Bu ülkenin çocuğu olmanın yükümlülüğü

BAŞBAKAN Erdoğan önce çıktı, Anayasa Mahkemesi’nin kararı için "Demokrasiye sıkılan kurşun" dedi.

Yoğun tepkiler üzerine tam bir "U dönüşü" yaparak bu sözleriyle Anayasa Mahkemesi’ni değil, Baykal’ı eleştirdiğini söyledi.

Bir lider, hele hele Türkiye’ye çağ atlattığını iddia eden bir lider böyle bir "U dönüşü" yapmamalı.

Ya böyle bir söz söylememeli, ya da söylediklerinin arkasında durmalı.

Zaten Erdoğan, cumhurbaşkanlığı seçimi sürecinde uyguladığı stratejiyle başarılı bir liderlik örneği de veremedi.

Çünkü sürdürdüğü politika fiyaskoyla sonuçlandı.

Hem askerden, hem de halktan muhtıra yedi.

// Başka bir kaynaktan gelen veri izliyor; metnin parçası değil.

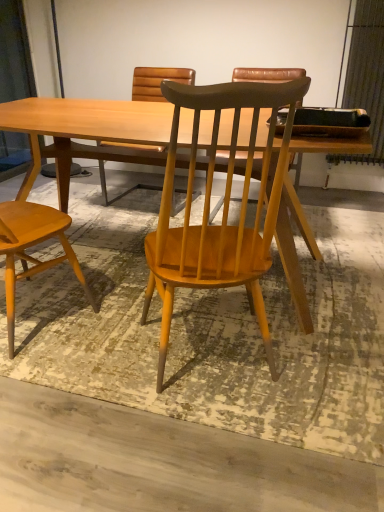 Identify the location of free spot to the right of light brown wood chair at left, positioned as the 2th chair in right-to-left order. This screenshot has width=384, height=512. (107, 330). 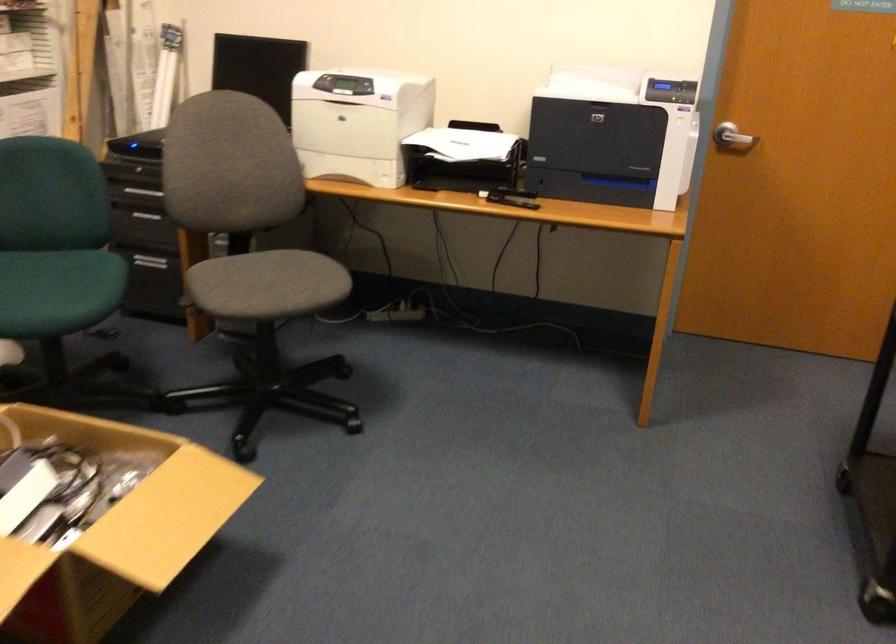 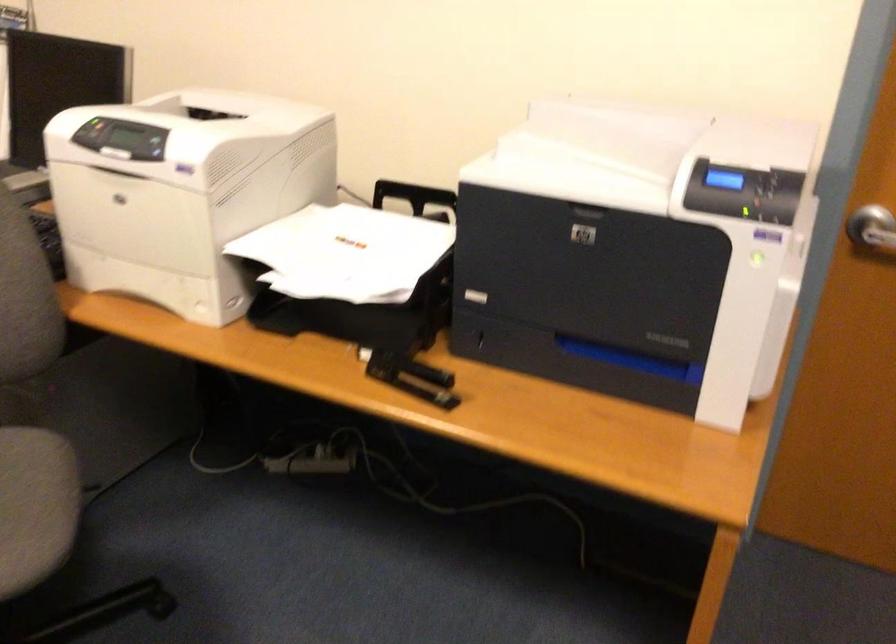 Locate, in the second image, the point that corresponds to pixel 321 269 in the first image.

(35, 506)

Laik, demokratik cumhuriyet duyarlılığı içinde olan milyonlarca insan sokaklara döküldü ve Erdoğan ile partisini protesto etti.

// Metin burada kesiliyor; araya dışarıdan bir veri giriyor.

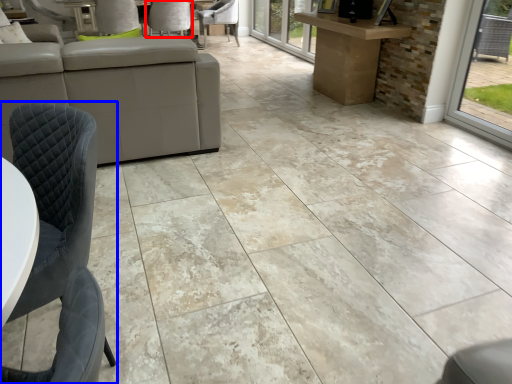 Question: Among these objects, which one is farthest to the camera, chair (highlighted by a red box) or chair (highlighted by a blue box)?

Choices:
 (A) chair
 (B) chair

Answer: (A) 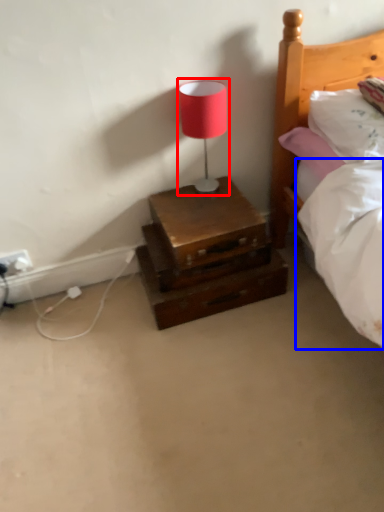 Question: Which of the following is the farthest to the observer, table lamp (highlighted by a red box) or mattress (highlighted by a blue box)?

Choices:
 (A) table lamp
 (B) mattress

Answer: (A) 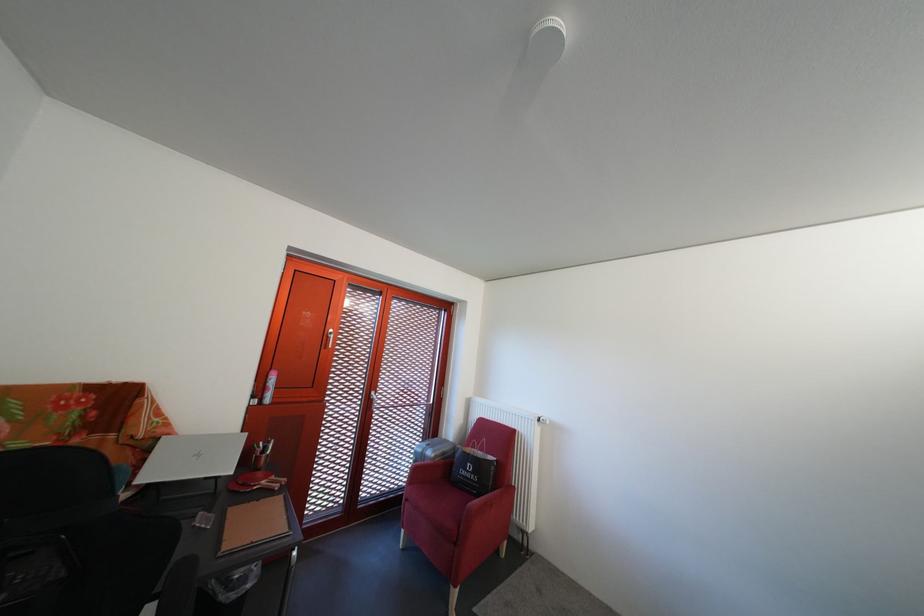 Find where to turn the radiator valve. Please return your answer as a coordinate pair (x, y).

(546, 432) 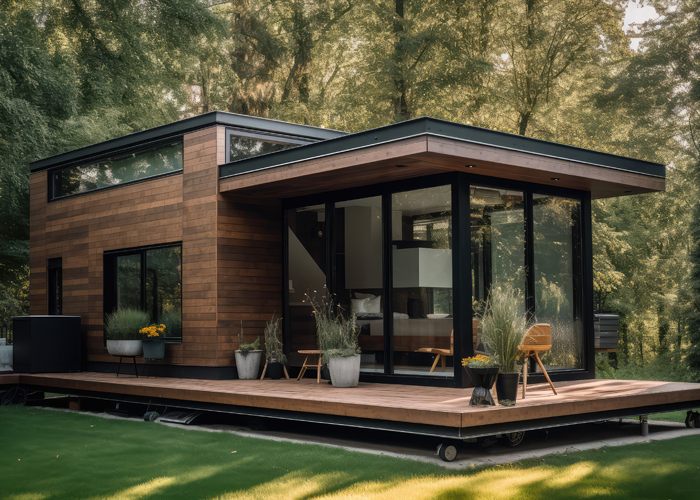 Where is `chair`? Image resolution: width=700 pixels, height=500 pixels. chair is located at coordinates pos(544,347), pos(444,352), pos(313,350).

İnsanlar Erdoğan’ı cumhuriyete, cumhuriyetin kazanımlarına, ilkelerine karşı olmakla suçladı.

Böyle bir partinin adayının Çankaya’ya çıkmaması için kararlı olduğunu haykırdı.

Son günlerdeki gelişmeler ve alınan birbiriyle çelişkili kararlar, bu iki depremin AKP iktidarının kimyasını bozduğunu ortaya koyuyor.

* * *

Şimdi gelelim son AKP Grubu’nun yaptığı toplantıya...

Gruba getirilen bindirilmiş kıtalara "Türkiye seninle gurur duyuyor" diye slogan attırmak, AKP’nin yaşadığı travmayı atlatmasına yetecek mi?

Bu sloganlar, alkışlar 550 milletvekilli parlamentoda 352 milletvekili olan bir partinin liderinin başarısızlığını örtebilecek mi?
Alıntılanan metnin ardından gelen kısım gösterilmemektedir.